DSCN1130

My husband once questioned why I buy inexpensive denim jeans, which I wear  nearly every day, yet spend considerably more on a dress for a handful of special occasions.

Jeans must be the most commonly worn article of clothing, at least in the U.S. Nearly every American owns a pair or more. We have dress jeans, everyday jeans, and work jeans in various shades of blue as well as black, white, and other colors. We also have a wide selection of styles including baggy, boot leg, skinny, casual, and dressy. Jeans are our go-to pants and worn everywhere from hiking trails to fine dining restaurants, churches, and the workplace.

Jeans were introduced to Americans in 1853 during the California gold rush when Levi Strauss, a 24-year-old German immigrant, made sturdy overalls from canvas for prospectors. After complaints about the rough fabric, Strauss used a twilled cotton called “serge de Nimes.” The fabric soon became known as denim and the overalls called blue jeans.

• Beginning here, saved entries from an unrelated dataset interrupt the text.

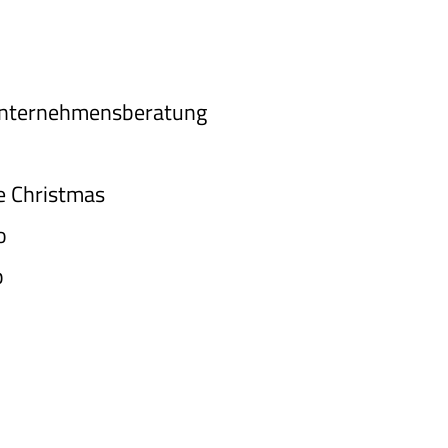
nternehmensberatung
e Christmas
o
p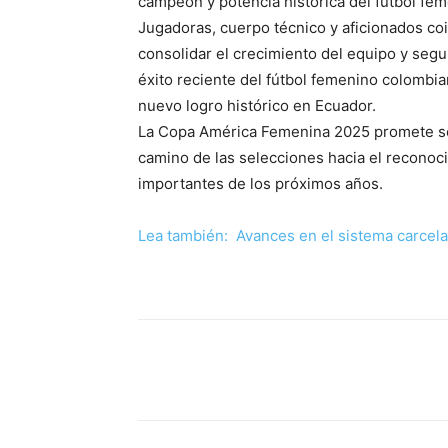
campeón y potencia histórica del fútbol fe
Jugadoras, cuerpo técnico y aficionados co
consolidar el crecimiento del equipo y segu
éxito reciente del fútbol femenino colombi
nuevo logro histórico en Ecuador.
La Copa América Femenina 2025 promete ser
camino de las selecciones hacia el reconoc
importantes de los próximos años.
Lea también: Avances en el sistema carcelar
Cuota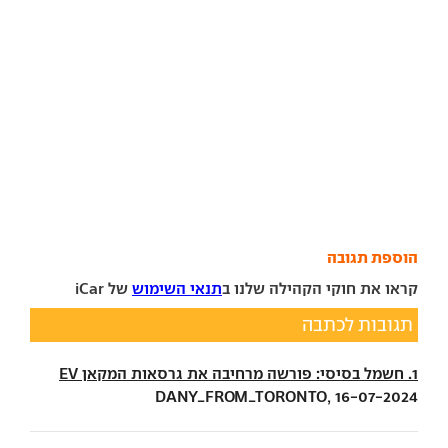
הוספת תגובה
קראו את חוקי הקהילה שלנו ב
תנאי השימוש
של iCar
תגובות לכתבה
1. חשמל בסיסי: פורשה מרחיבה את גרסאות המקאן EV
DANY_FROM_TORONTO, 16-07-2024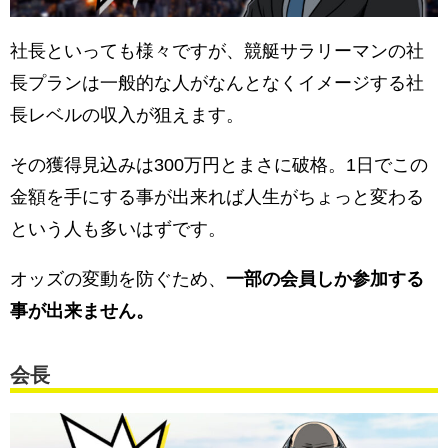
社長といっても様々ですが、競艇サラリーマンの社
長プランは一般的な人がなんとなくイメージする社
長レベルの収入が狙えます。
その獲得見込みは300万円とまさに破格。1日でこの
金額を手にする事が出来れば人生がちょっと変わる
という人も多いはずです。
オッズの変動を防ぐため、
一部の会員しか参加する
事が出来ません。
会長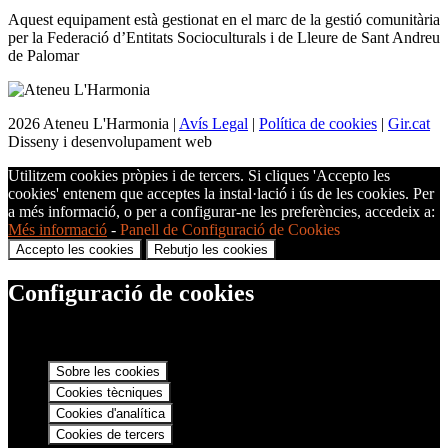
Aquest equipament està gestionat en el marc de la gestió comunitària
per la Federació d’Entitats Socioculturals i de Lleure de Sant Andreu
de Palomar
2026 Ateneu L'Harmonia |
Avís Legal
|
Política de cookies
|
Gir.cat
Disseny i desenvolupament web
Utilitzem cookies pròpies i de tercers. Si cliques 'Accepto les
cookies' entenem que acceptes la instal·lació i ús de les cookies. Per
a més informació, o per a configurar-ne les preferències, accedeix a:
Més informació
-
Panell de Configuració de Cookies
Accepto les cookies
Rebutjo les cookies
Configuració de cookies
Sobre les cookies
Cookies tècniques
Cookies d'analítica
Cookies de tercers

Strauss received a U.S. patent on blue jeans in 1873.

The word “jeans” most likely comes from the French word for Genoa as serge de Nimes originated in Genoa, Italy and Nimes, France. By the 17th century, the fabric was commonly used in clothing of the working class in Northern Italy.

According to Wikipedia, after actor James Dean wore jeans in the movie, Rebel without a Cause, the pants became a symbol of rebellion and sometimes banned in theaters, restaurants, and schools. I remember as a young child in the 60s resisting my mother’s insistence that I wear my brother’s hand-me-down jeans. I thought then that they were only for boys. But it wasn’t long before they became part of my daily wardrobe.

Jeans popularity has endured due to their durability and longevity. We keep them for years, as they get more comfortable with wear and washing. Ironically, as we search for the best prices, they are our best wardrobe investment.